Just trying to get back some positive energy in this thread!


----------



## GatorBytes

BowWowMeow said:


> Good luck with the house hunting. Try to forget about finding the perfect place and instead focusing on finding a place that will give you and Gator a roof over your heads and some stability. The depression will go with you, no matter where you live.
> 
> You've got a lot of people pulling for you and doing some amazing things to help you. Try to stay focused on that and not what people aren't doing for you or are doing to you. That just keeps you stuck and homeless. Gotta try to turn your head around, let go of the negative stuff and keep your eyes on the prize (creating a new, positive, stable life for yourself and Gator).
> 
> Pick up the melatonin, flower essences and herbs for Gator and get ready to start a counter-conditioning program in the new place. Have you ever done meditation? Pretty amazing stuff, especially when you're stressed out.

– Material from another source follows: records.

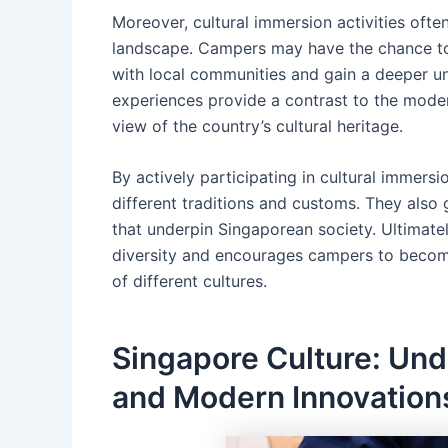
Moreover, cultural immersion activities oft
landscape. Campers may have the chance to v
with local communities and gain a deeper und
experiences provide a contrast to the moder
view of the country’s cultural heritage.
By actively participating in cultural immersi
different traditions and customs. They also 
that underpin Singaporean society. Ultimatel
diversity and encourages campers to becom
of different cultures.
Singapore Culture: Und
and Modern Innovation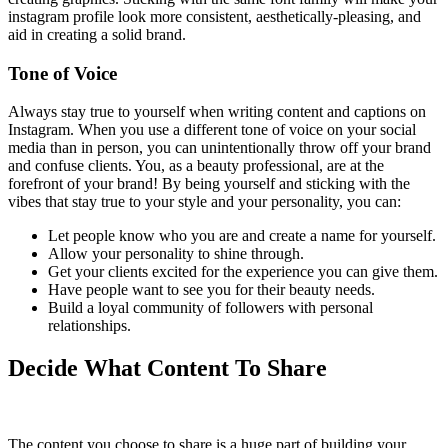
instagram profile look more consistent, aesthetically-pleasing, and
aid in creating a solid brand.
Tone of Voice
Always stay true to yourself when writing content and captions on
Instagram. When you use a different tone of voice on your social
media than in person, you can unintentionally throw off your brand
and confuse clients. You, as a beauty professional, are at the
forefront of your brand! By being yourself and sticking with the
vibes that stay true to your style and your personality, you can:
Let people know who you are and create a name for yourself.
Allow your personality to shine through.
Get your clients excited for the experience you can give them.
Have people want to see you for their beauty needs.
Build a loyal community of followers with personal
relationships.
Decide What Content To Share
The content you choose to share is a huge part of building your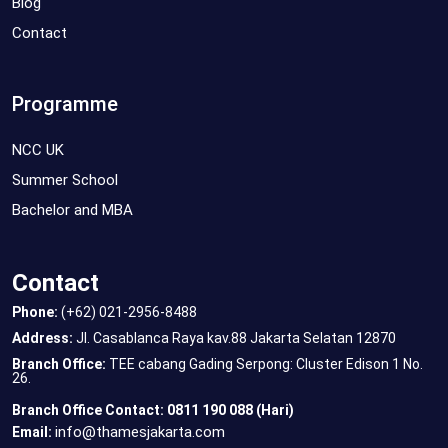
Blog
Contact
Programme
NCC UK
Summer School
Bachelor and MBA
Contact
Phone:
(+62) 021-2956-8488
Address:
Jl. Casablanca Raya kav.88 Jakarta Selatan 12870
Branch Office:
TEE cabang Gading Serpong: Cluster Edison 1 No.
26.
Branch Office Contact: 0811 190 088 (Hari)
info@thamesjakarta.com
Email: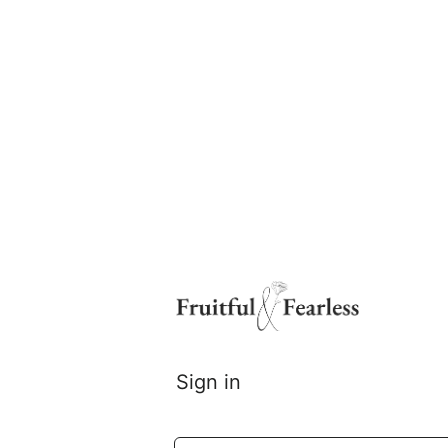
Log
In
Sign in
Email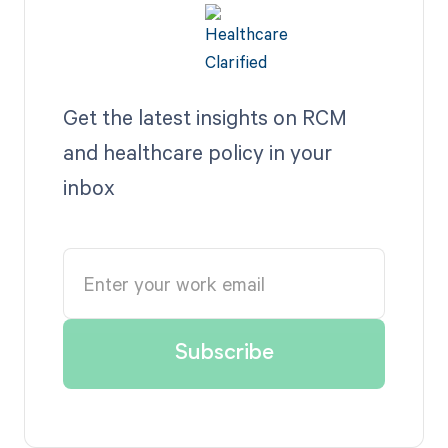
Get the latest insights on RCM
and healthcare policy in your
inbox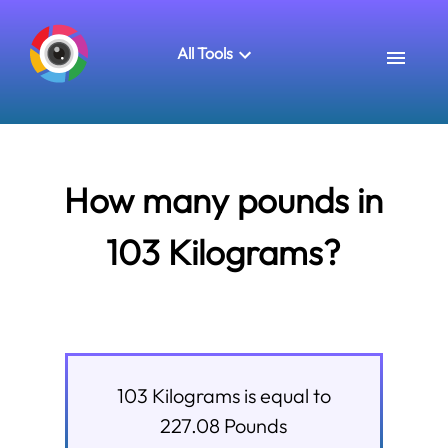
All Tools
How many pounds in
103 Kilograms?
103
Kilograms
is equal to
227.08
Pounds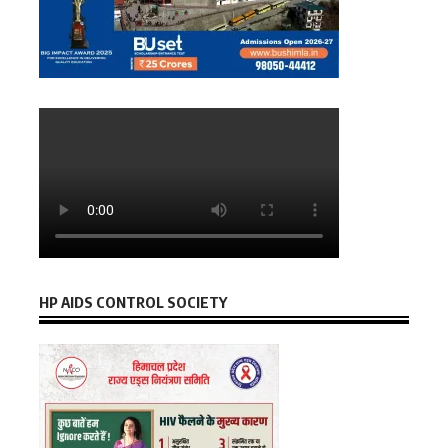
HP AIDS CONTROL SOCIETY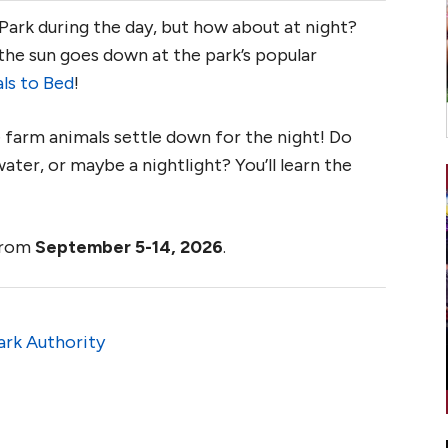
 Park during the day, but how about at night?
the sun goes down at the park’s popular
ls to Bed
!
e farm animals settle down for the night! Do
ater, or maybe a nightlight? You’ll learn the
 from
September 5-14, 2026
.
ark Authority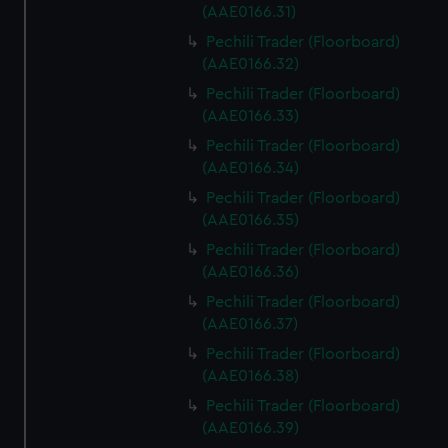
(AAE0166.31)
Pechili Trader (Floorboard)
(AAE0166.32)
Pechili Trader (Floorboard)
(AAE0166.33)
Pechili Trader (Floorboard)
(AAE0166.34)
Pechili Trader (Floorboard)
(AAE0166.35)
Pechili Trader (Floorboard)
(AAE0166.36)
Pechili Trader (Floorboard)
(AAE0166.37)
Pechili Trader (Floorboard)
(AAE0166.38)
Pechili Trader (Floorboard)
(AAE0166.39)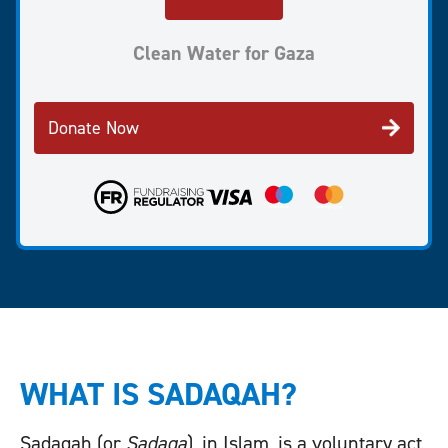
Clean Water for Gaza
Donate Now
WHAT IS SADAQAH?
Sadaqah (or
Sadaqa
), in Islam, is a voluntary act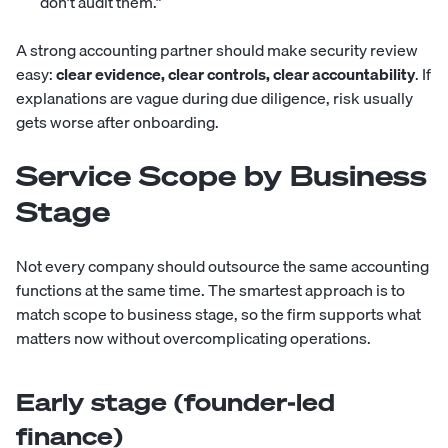
don’t audit them.”
A strong accounting partner should make security review
easy:
clear evidence, clear controls, clear accountability
. If
explanations are vague during due diligence, risk usually
gets worse after onboarding.
Service Scope by Business
Stage
Not every company should outsource the same accounting
functions at the same time. The smartest approach is to
match scope to business stage, so the firm supports what
matters now without overcomplicating operations.
Early stage (founder-led
finance)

Awesome...I am charged up and raring to go...great advice on the herbs - I have all this stuff in my cousins basement - lotta good that will do...but I can get more

Speaking of counter conditioning

Does anyone have any advice? I will have Monday and Tuesday off with him - short shift the Wed. In motel, I would go to get ice and hear little bit of crying, come back - nothing...

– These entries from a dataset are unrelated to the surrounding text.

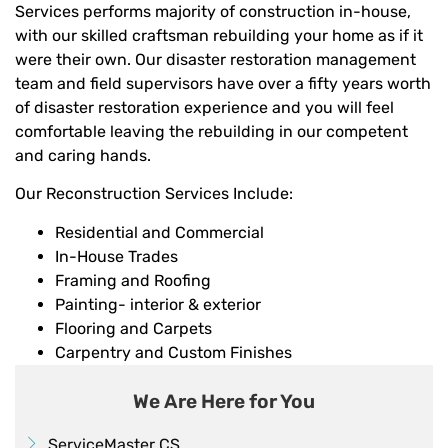
Services performs majority of construction in-house,
with our skilled craftsman rebuilding your home as if it
were their own. Our disaster restoration management
team and field supervisors have over a fifty years worth
of disaster restoration experience and you will feel
comfortable leaving the rebuilding in our competent
and caring hands.
Our Reconstruction Services Include:
Residential and Commercial
In-House Trades
Framing and Roofing
Painting- interior & exterior
Flooring and Carpets
Carpentry and Custom Finishes
We Are Here for You
ServiceMaster CS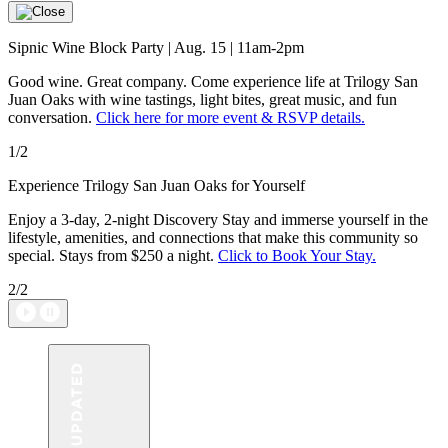
Sipnic Wine Block Party | Aug. 15 | 11am-2pm
Good wine. Great company. Come experience life at Trilogy San
Juan Oaks with wine tastings, light bites, great music, and fun
conversation.
Click here for more event & RSVP details.
1/2
Experience Trilogy San Juan Oaks for Yourself
Enjoy a 3-day, 2-night Discovery Stay and immerse yourself in the
lifestyle, amenities, and connections that make this community so
special. Stays from $250 a night.
Click to Book Your Stay.
2/2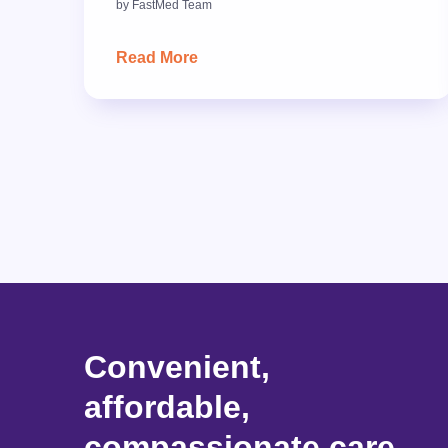
by
FastMed Team
Read More
Convenient,
affordable,
compassionate care.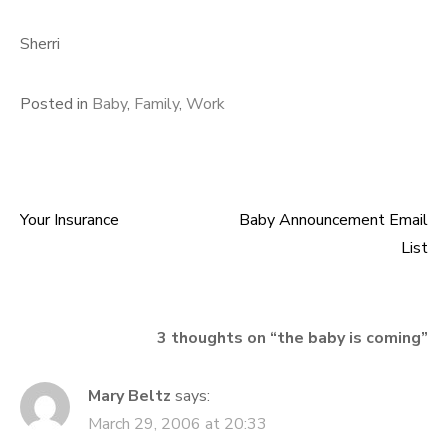
Sherri
Posted in
Baby
,
Family
,
Work
Your Insurance
Baby Announcement Email
Post navigation
List
3 thoughts on “
the baby is coming
”
Mary Beltz
says:
March 29, 2006 at 20:33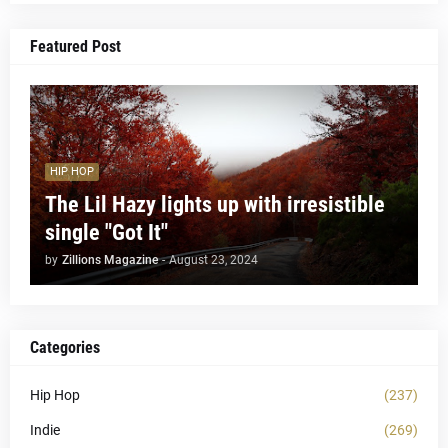
Featured Post
HIP HOP
The Lil Hazy lights up with irresistible
single "Got It"
by
Zillions Magazine
-
August 23, 2024
Categories
Hip Hop
(237)
Indie
(269)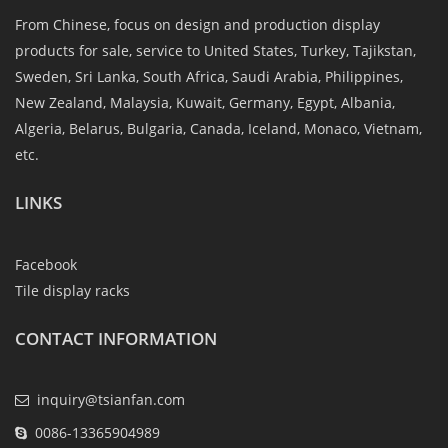
From Chinese, focus on design and production display
products for sale, service to United States, Turkey, Tajikstan,
Sweden, Sri Lanka, South Africa, Saudi Arabia, Philippines,
New Zealand, Malaysia, Kuwait, Germany, Egypt, Albania,
Algeria, Belarus, Bulgaria, Canada, Iceland, Monaco, Vietnam,
etc.
LINKS
Facebook
Tile display racks
CONTACT INFORMATION
inquiry@tsianfan.com
0086-13365904989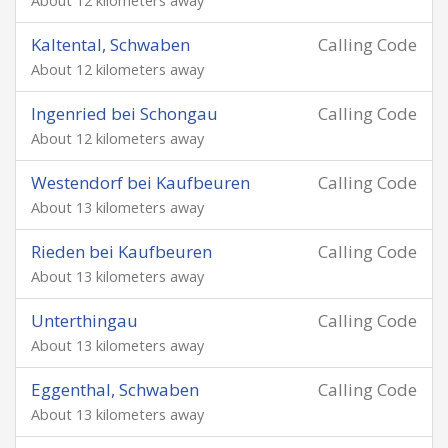
About 12 kilometers away
Kaltental, Schwaben
Calling Code
About 12 kilometers away
Ingenried bei Schongau
Calling Code
About 12 kilometers away
Westendorf bei Kaufbeuren
Calling Code
About 13 kilometers away
Rieden bei Kaufbeuren
Calling Code
About 13 kilometers away
Unterthingau
Calling Code
About 13 kilometers away
Eggenthal, Schwaben
Calling Code
About 13 kilometers away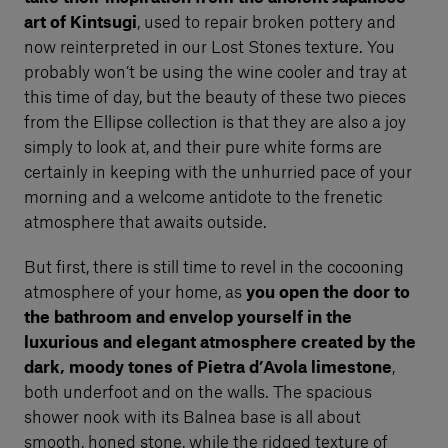
art of Kintsugi
, used to repair broken pottery and
now reinterpreted in our Lost Stones texture. You
probably won’t be using the wine cooler and tray at
this time of day, but the beauty of these two pieces
from the Ellipse collection is that they are also a joy
simply to look at, and their pure white forms are
certainly in keeping with the unhurried pace of your
morning and a welcome antidote to the frenetic
atmosphere that awaits outside.
But first, there is still time to revel in the cocooning
atmosphere of your home, as
you open the door to
the bathroom and envelop yourself in the
luxurious and elegant atmosphere created by the
dark, moody tones of Pietra d’Avola limestone
,
both underfoot and on the walls. The spacious
shower nook with its Balnea base is all about
smooth, honed stone, while the ridged texture of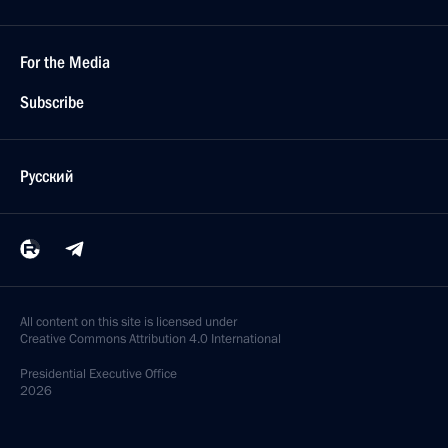
For the Media
Subscribe
Русский
All content on this site is licensed under
Creative Commons Attribution 4.0 International
Presidential
Executive Office
2026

Treat like separation anxiety? leave - return, ignore? extend periods longer and longer from mins. to 1/2 hr, hr. This is what I am thinking


----------



## GatorBytes

Karin said:


> I totally agree with Castlemaid. There is a lot of negative energy and finger pointing going on right now (on both sides) about things that were or weren't said in the past and people's opinions about the attitude of someone who may not be coming across at her best because she is really stressed because of her situation. The negativity and finger pointing isn't helping matters at all.
> 
> It sounds like things are finally starting to look up for GatorBytes: she's got a job, she's saving money, she's got some leads on another foster and some possible places to rent. Let's move on and focus on that instead of what was said (or not said) in the past and placing judgements on the attitude of someone you don't know. She's said over and over again how much she appreciates everything people have done (especially Saphire and Carmspack).
> 
> Just trying to get back some positive energy in this thread!


Two thumbs WAY UP

Gotta fly


----------



## JakodaCD OA

the housing prospects sound GOOD. HOpe one works out.

As for the barking, actually lucia made a good suggestion. how about a bark collar?

I have used one for my senior aussie who gets so worked up barking at say, someone pulling into my driveway, he goes into a "zone" and redirects towards the other two. This has been the 'bane of my existence',,I rather pride myself on being able to work any issues, this one I have NEVER been able to solve and he's 12 years old

Anyhow, I got a cheapo bark collar at Walmart, 30$ maybe? this was a few years ago, it works on the self stim , he barks a little warning beep, he barks again within 15 seconds and it goes a little higher, etc...has 5 levels of stim, and honestly the 5th level is more like a "buzz" ...It works for him, he knows when the collar is going on, (tho I don't use it much anymore), and actually wiggles his butt when I put it on,,(he's weird what can I say)....the batteries in it have been 'dead' forever, but just having it on him keeps him quiet...When it "did" work, one buzz (no vibration), shut him right up...it actually chills him out , no redirection, no going into the zone.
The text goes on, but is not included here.